**PROBLEM:** All that is wanted is the line with "et les subtilités" and each line after it to the end of the data below, set down exactly and without pictures.

--

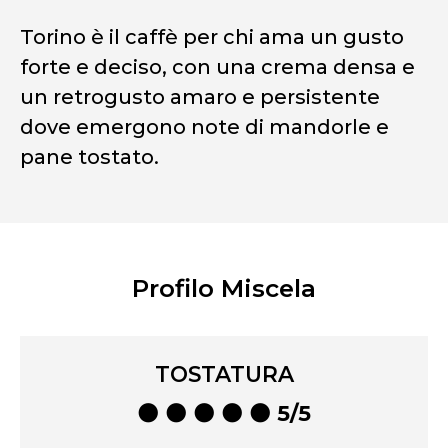
Torino è il caffè per chi ama un gusto
forte e deciso, con una crema densa e
un retrogusto amaro e persistente
dove emergono note di mandorle e
pane tostato.
Profilo Miscela
TOSTATURA
⚫ ⚫ ⚫ ⚫ ⚫ 5/5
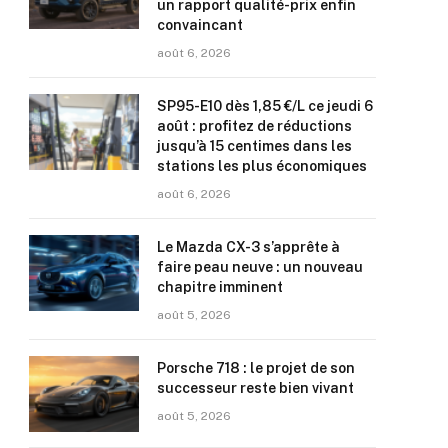
un rapport qualité-prix enfin
convaincant
août 6, 2026
SP95-E10 dès 1,85 €/L ce jeudi 6
août : profitez de réductions
jusqu’à 15 centimes dans les
stations les plus économiques
août 6, 2026
Le Mazda CX-3 s’apprête à
faire peau neuve : un nouveau
chapitre imminent
août 5, 2026
Porsche 718 : le projet de son
successeur reste bien vivant
août 5, 2026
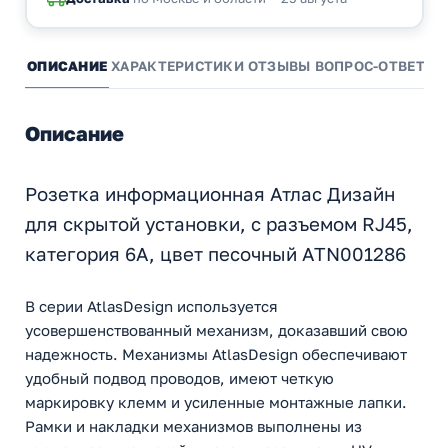
ОПИСАНИЕ
ХАРАКТЕРИСТИКИ
ОТЗЫВЫ
ВОПРОС-ОТВЕТ
А
Описание
Розетка информационная Атлас Дизайн
для скрытой установки, с разъемом RJ45,
категория 6A, цвет песочный ATN001286
В серии AtlasDesign используется
усовершенствованный механизм, доказавший свою
надежность. Механизмы AtlasDesign обеспечивают
удобный подвод проводов, имеют четкую
маркировку клемм и усиленные монтажные лапки.
Рамки и накладки механизмов выполнены из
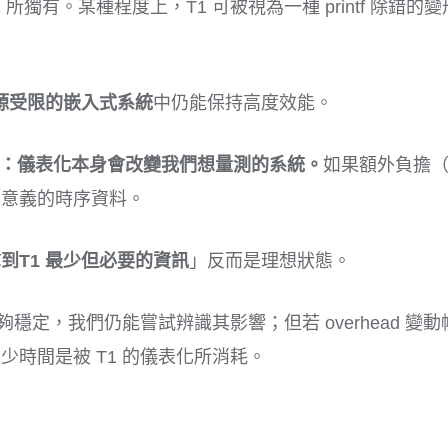
T1 所獨有。某種程度上，T1 可被視為一種 printf 除錯的變
。
源受限的嵌入式系統
中仍能保持高度效能。
題在於：儀表化本身會改變我們想量測的系統。
如果額外負擔（o
有意義的時序資料。
到T1 最少但必要的資訊
」反而是理想狀態。
只要它夠穩定，我們仍能嘗試辨識其影響；但若 overhead
時間是被 T1 的儀表化所消耗。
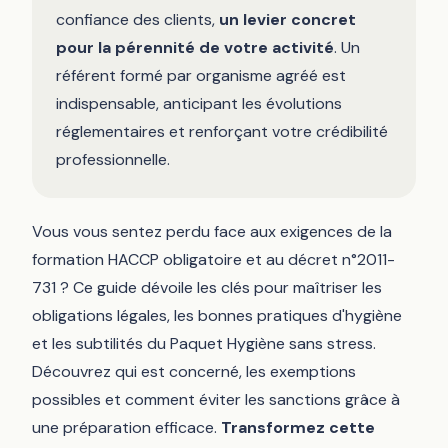
confiance des clients,
un levier concret
pour la pérennité de votre activité
. Un
référent formé par organisme agréé est
indispensable, anticipant les évolutions
réglementaires et renforçant votre crédibilité
professionnelle.
Vous vous sentez perdu face aux exigences de la
formation HACCP obligatoire et au décret n°2011-
731 ? Ce guide dévoile les clés pour maîtriser les
obligations légales, les bonnes pratiques d'hygiène
et les subtilités du Paquet Hygiène sans stress.
Découvrez qui est concerné, les exemptions
possibles et comment éviter les sanctions grâce à
une préparation efficace.
Transformez cette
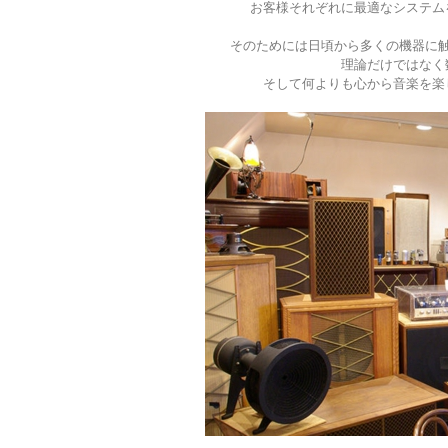
お客様それぞれに最適なシステム
そのためには日頃から多くの機器に
理論だけではなく
そして何よりも心から音楽を楽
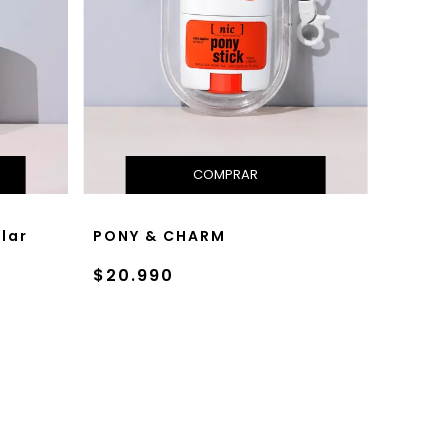
lar
PONY & CHARM
$20.990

--

**SOLUTION BELOW:**
et les subtilités du Paquet Hygiène sans stress.
Découvrez qui est concerné, les exemptions
possibles et comment éviter les sanctions grâce à
une préparation efficace.
Transformez cette
お客様それぞれに最適なシステム
そのためには日頃から多くの機器に
理論だけではなく
そして何よりも心から音楽を楽
lar
PONY & CHARM
$20.990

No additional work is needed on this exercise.